> **Task item**
Pick out every line in the data below that holds "faire".
Data records Start Marker
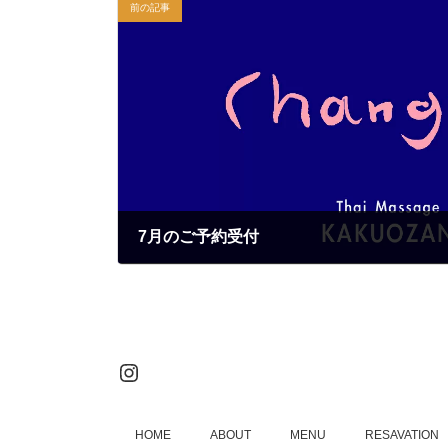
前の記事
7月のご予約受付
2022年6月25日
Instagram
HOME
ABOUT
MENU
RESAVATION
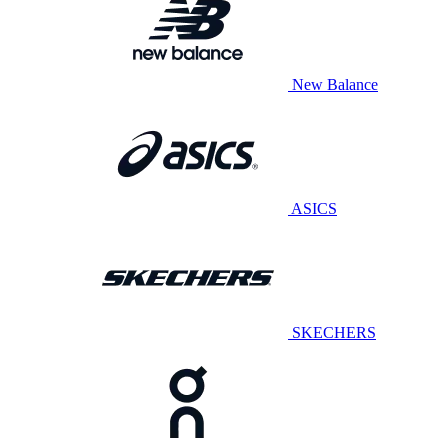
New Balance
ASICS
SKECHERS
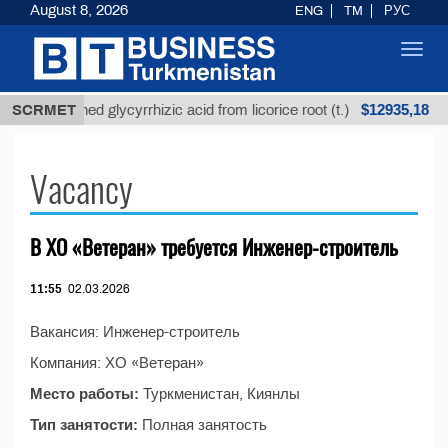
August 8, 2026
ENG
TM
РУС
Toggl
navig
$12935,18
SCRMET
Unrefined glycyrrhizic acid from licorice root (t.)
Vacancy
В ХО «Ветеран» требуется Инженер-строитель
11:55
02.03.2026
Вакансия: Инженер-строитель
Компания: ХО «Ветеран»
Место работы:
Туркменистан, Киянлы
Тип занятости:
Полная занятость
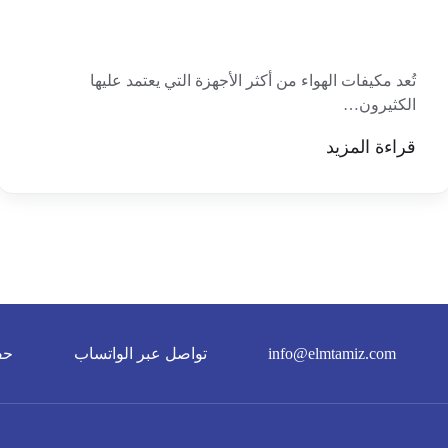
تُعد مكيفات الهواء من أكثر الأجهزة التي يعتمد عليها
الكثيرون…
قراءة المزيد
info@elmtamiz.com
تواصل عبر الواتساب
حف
Data records End Marker
Data records Start Marker
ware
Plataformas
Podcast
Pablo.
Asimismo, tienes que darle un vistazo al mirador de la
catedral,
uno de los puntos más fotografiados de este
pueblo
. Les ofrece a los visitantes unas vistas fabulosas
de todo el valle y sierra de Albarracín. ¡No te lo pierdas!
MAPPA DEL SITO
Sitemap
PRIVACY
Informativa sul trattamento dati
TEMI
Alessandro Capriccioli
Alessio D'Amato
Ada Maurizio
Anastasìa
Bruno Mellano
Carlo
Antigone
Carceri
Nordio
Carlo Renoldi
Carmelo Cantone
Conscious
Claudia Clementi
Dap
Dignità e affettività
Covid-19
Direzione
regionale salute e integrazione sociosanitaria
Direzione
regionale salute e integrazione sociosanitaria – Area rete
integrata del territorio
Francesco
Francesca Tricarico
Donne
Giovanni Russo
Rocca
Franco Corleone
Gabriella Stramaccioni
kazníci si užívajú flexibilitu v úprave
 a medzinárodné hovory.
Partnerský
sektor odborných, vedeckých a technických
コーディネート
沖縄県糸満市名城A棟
Data records End Marker
Data records Start Marker
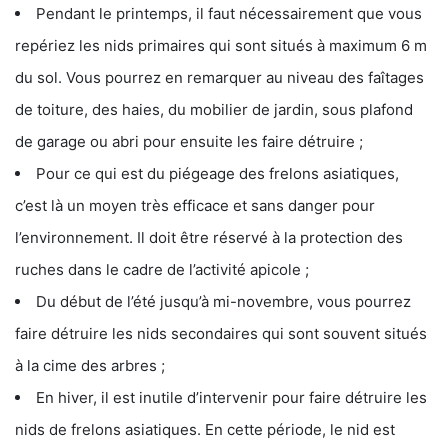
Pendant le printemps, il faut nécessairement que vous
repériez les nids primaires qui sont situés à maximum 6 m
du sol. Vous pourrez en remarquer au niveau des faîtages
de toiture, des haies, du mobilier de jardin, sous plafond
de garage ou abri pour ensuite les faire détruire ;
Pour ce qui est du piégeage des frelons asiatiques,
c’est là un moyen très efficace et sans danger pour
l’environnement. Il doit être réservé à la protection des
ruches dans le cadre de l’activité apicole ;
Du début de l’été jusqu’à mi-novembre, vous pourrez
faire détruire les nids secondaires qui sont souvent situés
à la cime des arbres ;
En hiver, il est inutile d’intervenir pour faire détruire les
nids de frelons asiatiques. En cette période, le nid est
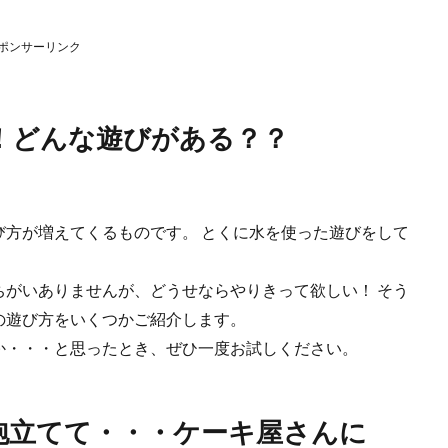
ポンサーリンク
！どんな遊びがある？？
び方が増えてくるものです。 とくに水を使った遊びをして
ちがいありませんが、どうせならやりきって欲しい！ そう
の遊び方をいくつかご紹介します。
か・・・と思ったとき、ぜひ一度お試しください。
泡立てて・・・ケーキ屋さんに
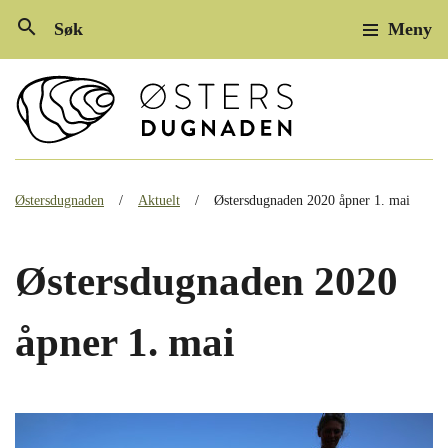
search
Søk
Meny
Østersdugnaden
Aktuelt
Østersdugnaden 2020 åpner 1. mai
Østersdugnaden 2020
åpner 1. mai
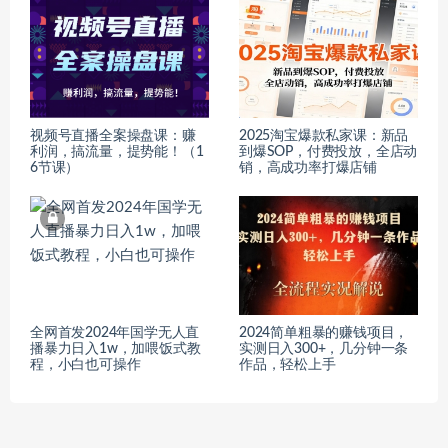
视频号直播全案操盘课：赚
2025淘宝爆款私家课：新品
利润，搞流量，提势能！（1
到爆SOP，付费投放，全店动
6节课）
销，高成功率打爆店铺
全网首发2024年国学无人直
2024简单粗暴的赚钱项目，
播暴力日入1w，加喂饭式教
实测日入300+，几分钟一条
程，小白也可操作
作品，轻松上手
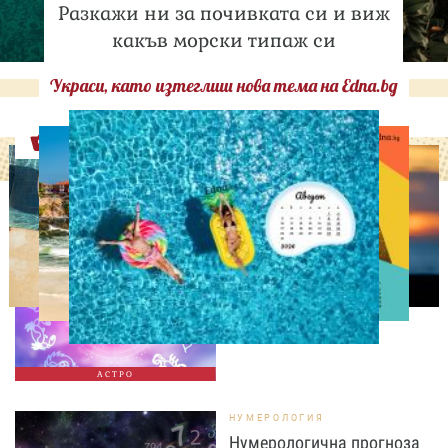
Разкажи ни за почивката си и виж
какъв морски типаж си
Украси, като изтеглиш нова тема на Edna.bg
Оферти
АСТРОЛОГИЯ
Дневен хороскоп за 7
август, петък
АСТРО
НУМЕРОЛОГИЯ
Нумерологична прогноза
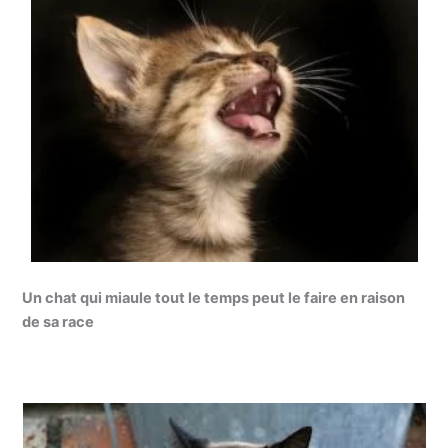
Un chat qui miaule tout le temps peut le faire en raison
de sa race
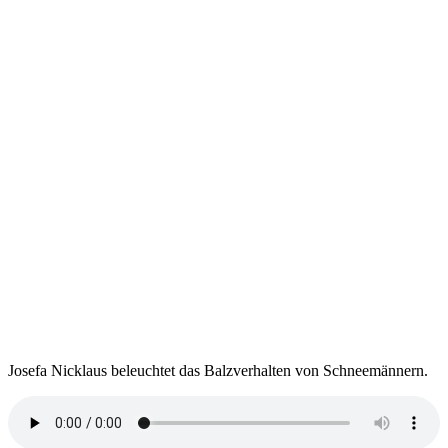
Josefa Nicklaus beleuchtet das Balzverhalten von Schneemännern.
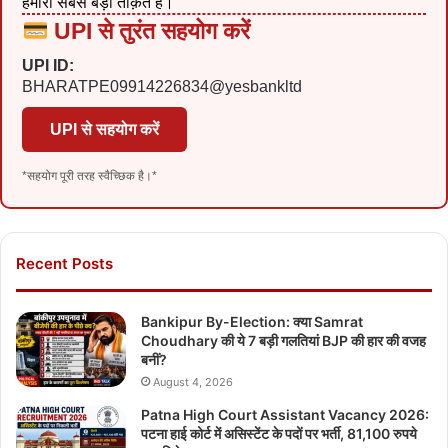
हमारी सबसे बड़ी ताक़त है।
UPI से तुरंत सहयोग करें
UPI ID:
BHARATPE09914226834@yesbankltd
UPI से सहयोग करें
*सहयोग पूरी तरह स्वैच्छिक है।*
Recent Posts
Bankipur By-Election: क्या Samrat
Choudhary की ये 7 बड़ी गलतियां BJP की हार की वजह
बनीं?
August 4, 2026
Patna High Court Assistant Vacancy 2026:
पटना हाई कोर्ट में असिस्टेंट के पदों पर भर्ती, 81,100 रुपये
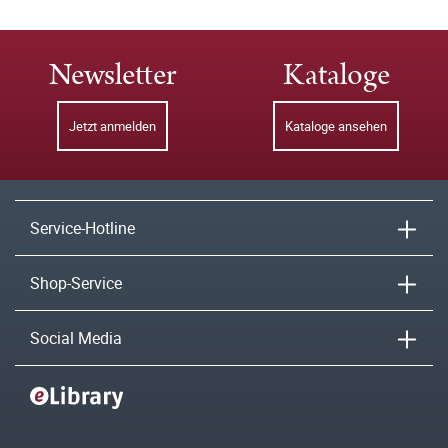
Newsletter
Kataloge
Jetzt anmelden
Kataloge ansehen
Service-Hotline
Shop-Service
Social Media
Data records End Marker
> **Result**
de garage ou abri pour ensuite les faire détruire ;
faire détruire les nids secondaires qui sont souvent situés
En hiver, il est inutile d’intervenir pour faire détruire les
Un chat qui miaule tout le temps peut le faire en raison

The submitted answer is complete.